Phil Cox & Gaywaves – 3 Feb

Gaywaves was a radio programme that was broadcast on the pirate station Our Radio during the 1980s. Our Radio used frequency 103.7 Mhz. Philip Cox, who lived in Godfrey House, Bath Street produced Gaywaves, which first hit the airwaves in May 1982. Pirate radio, although illegal, was an important way for ignored minorities to broadcast the tastes and sounds of their community, which would be otherwise ignored by the “legitimate” radio stations.

Aside from Gaywaves, Phil Cox was one of the people responsible for the creation of London Gay Teenage Group, the first group of its kind in the UK. He was also a volunteer for Gay Switchboard, still in operation today, which provides a helpline for LGBTQ+ people in need.

Gaywaves was recorded on tape, and cassette recordings have not only survived but are now held in the British Library, with some episodes having been digitised.

 

Central Station – 4 Feb

Central Station has been open since 1992 and is Islington’s oldest still operating LGBTQ+ bar. Before its current owners. Duncan Irvine and Martin Mason, purchased the pub, it was known as the Prince Albert.

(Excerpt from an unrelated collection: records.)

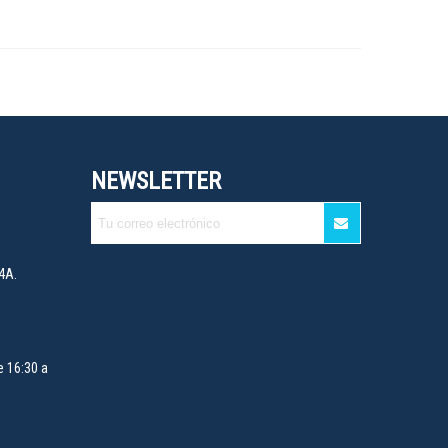
NEWSLETTER
4A.
e 16:30 a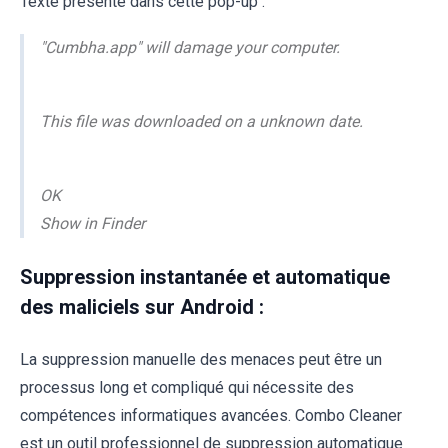
Texte présenté dans cette pop-up :
"Cumbha.app" will damage your computer.
This file was downloaded on a unknown date.
OK
Show in Finder
Suppression instantanée et automatique
des maliciels sur Android :
La suppression manuelle des menaces peut être un
processus long et compliqué qui nécessite des
compétences informatiques avancées. Combo Cleaner
est un outil professionnel de suppression automatique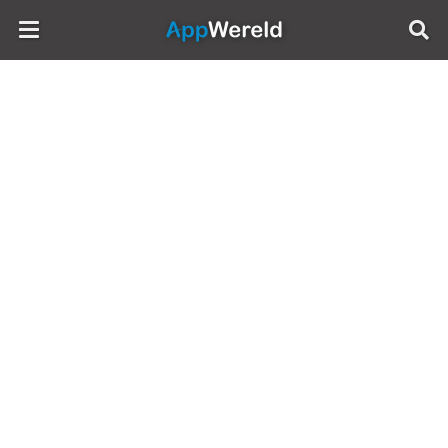
AppWereld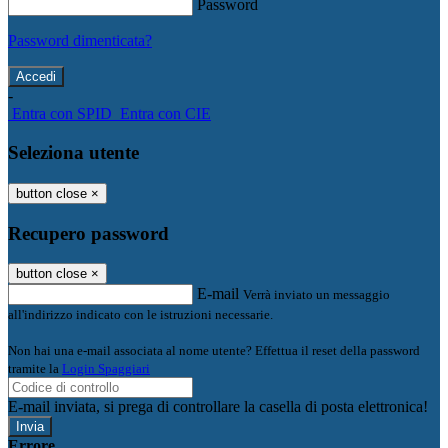
Password
Password dimenticata?
-
Entra con SPID
Entra con CIE
Seleziona utente
button close
×
Recupero password
button close
×
E-mail
Verrà inviato un messaggio
all'indirizzo indicato con le istruzioni necessarie.
Non hai una e-mail associata al nome utente? Effettua il reset della password
tramite la
Login Spaggiari
E-mail inviata, si prega di controllare la casella di posta elettronica!
Errore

Its location near Kings Cross makes it accessible for people both inside and outside of London, and therefore a key part of the LGBTQ+ club and social scene. The groups previously hosted by Central Station include the Gay Young London Group (for 18-30 year olds), the London Monday Group (a former campaign group consisting mostly of gay men over the age of 40), and New Beginnings (a space for LGB teenagers to socialise outside of the typical club scene). In the 1990s and 2000s it also hosted the Gay Football Supporters Network, a social group for LGBT+ football fans founded in 1989 which also campaigned to tackle homophobia, biphobia, and transphobia in football and the community. Stepping Out, a gay and lesbian youth group providing support and social events for those aged 16 to 26. The Kings Cross Steelers, the world’s first gay rugby club, was first thought up by four friends having a drink at the bar.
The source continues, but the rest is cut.